A new bill making its way through the Florida legislature has been described by one public records expert as “undoubtedly the worst bill I've seen in all my 25 plus years.”
Barbara Petersen, president of the First Amendment Foundation, further criticized HB 1021 as an attempt to severely weaken Florida’s public records laws.
On Wednesday the Florida House bill unanimously passed in the House Government Operations Subcommittee.
According to the Florida Sunshine Coalition the bill would “make the award of attorney’s fees discretionary even when a judge has made a finding that a public agency has wrongfully withheld public records from inspection.”
Currently if a government agency is found to be at fault that agency will be on the hook for the plaintiff’s attorney’s fees.
“The attorney fee provision creates a level playing field for someone who can afford to pay for an attorney and those who cannot,” FSC said in a press release.
FSC believes that without a guaranteed penalty there is no incentive for the government to be transparent while also decreasing the number of challenges brought by citizens.
“Rather than reforming the public records law – a specious claim by the Florida League of Cities – these bills will essentially gut our right to access to government records,” FSC wrote.
Rand Hoch, founder of the Palm Beach County Human Rights Council, said his organization has filed almost 100 public records requests over the years.
“And we have had to file dozens to find out why action was not being taken on our requests for law and policy changes,” he said. “Requiring someone seeking public records to go to court to seek payment of attorneys fees further weakens the public records law, and may actually deter people from taking steps to learn what public entities are doing. We are fortunate that the Florida Sunshine Coalition and the First Amendment Foundation are being proactive in their opposition to this legislation.”
The Florida Society of News Editors also came out against HB 1021 sending a letter to Rep. Greg Steube, the bill’s author.
“There are good reasons to object to public money being spent on legal fees in lawsuits over public records.
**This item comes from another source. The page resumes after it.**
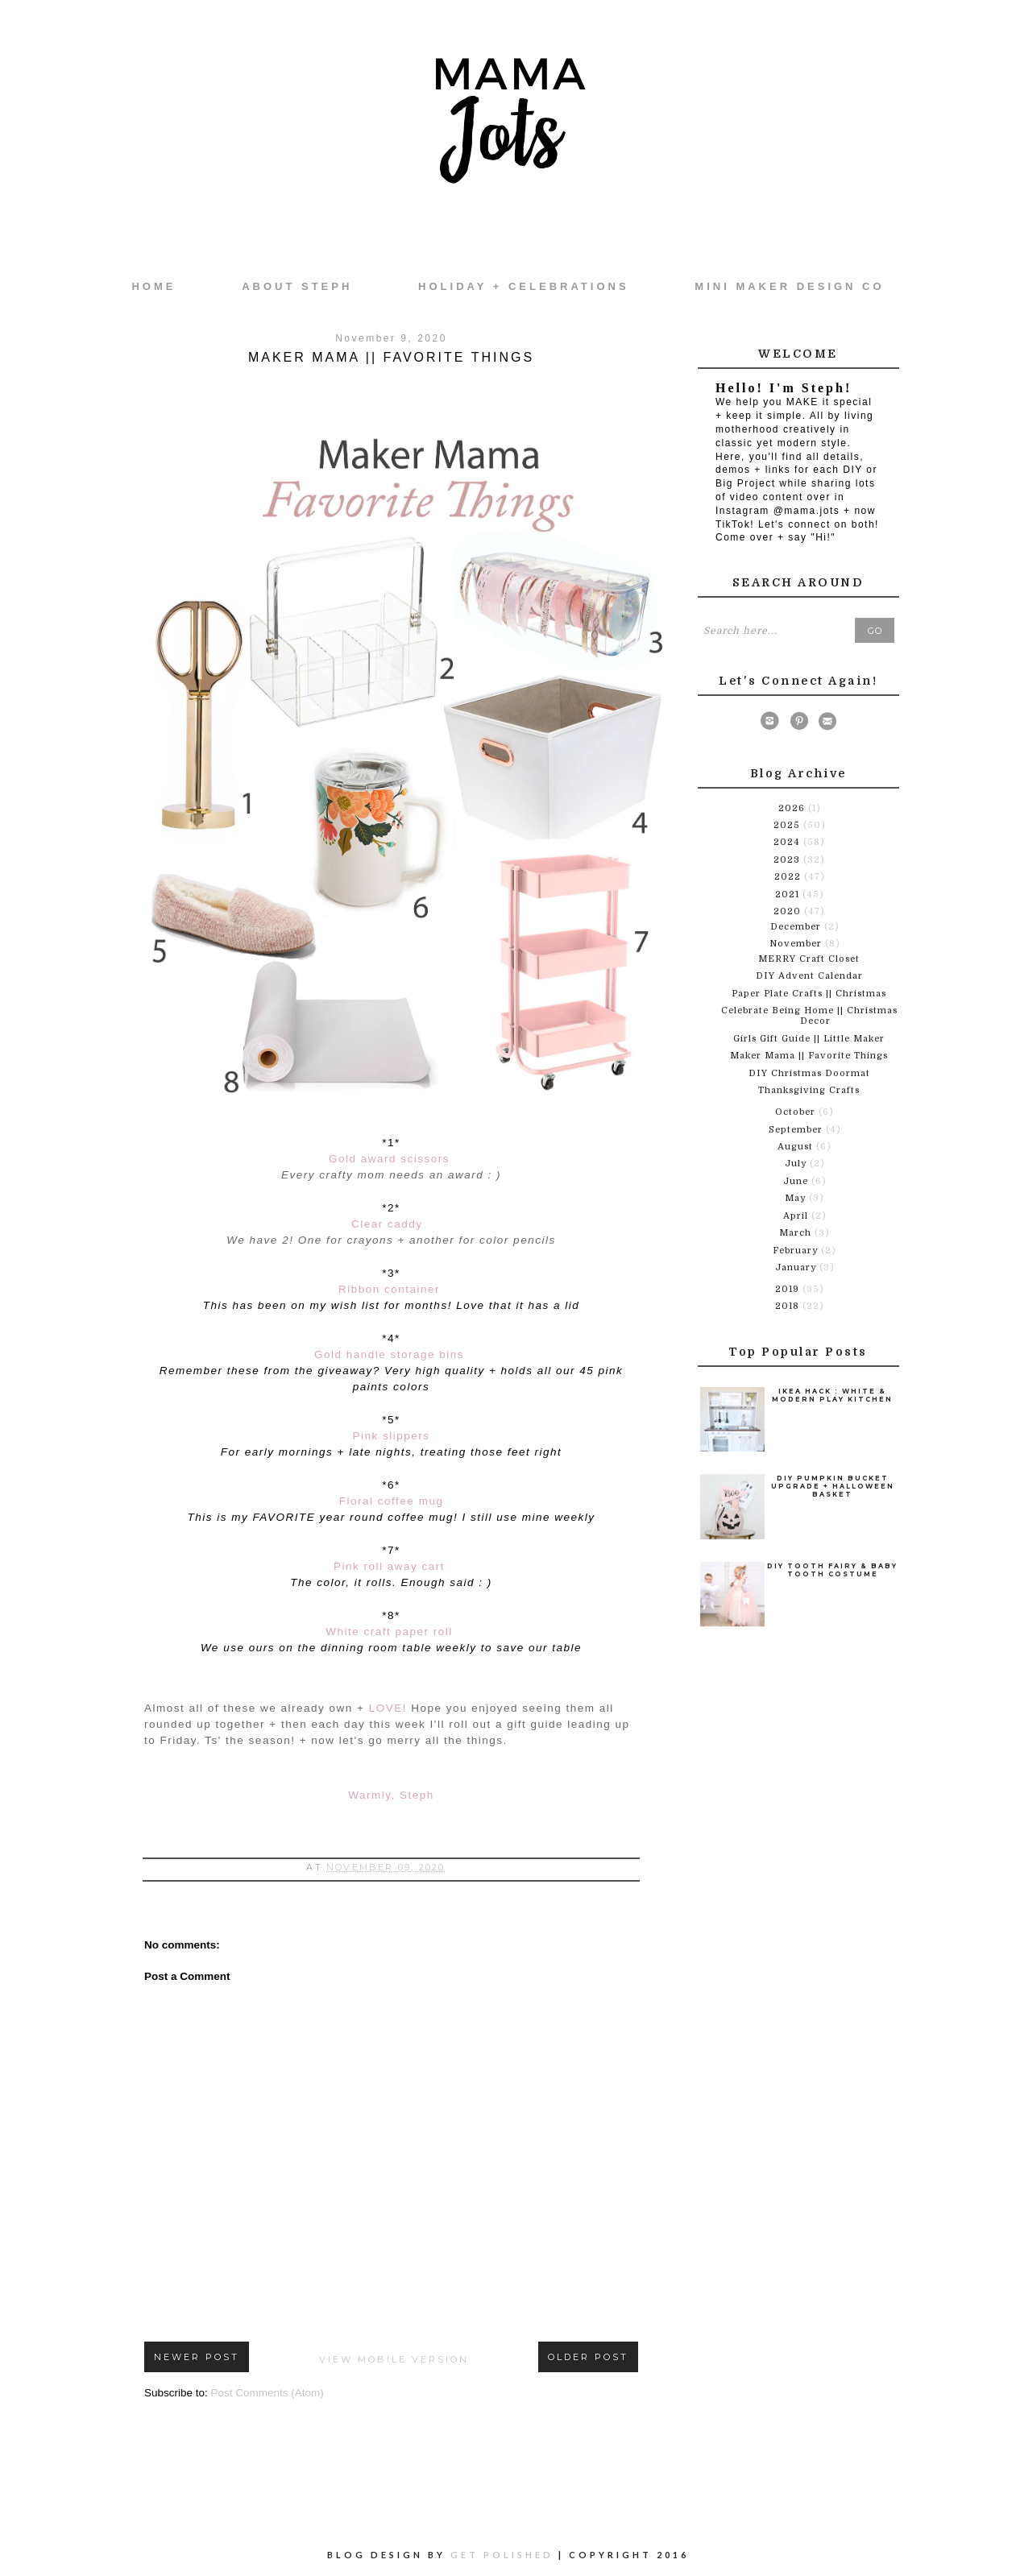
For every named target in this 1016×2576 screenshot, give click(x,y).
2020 (788, 911)
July (797, 1163)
It is a mistake, however, to think it is cheaper or better public policy to weaken the law that provides successful plaintiffs with the ability to hold bureaucrats accountable,” wrote Douglas Ray, president of FSNE. “On behalf of journalists in small towns and big cities across Florida, I hope you will see that the urgent risk is not to shield bureaucrats who break the law but to protect citizens who successfully fight for its enforcement.”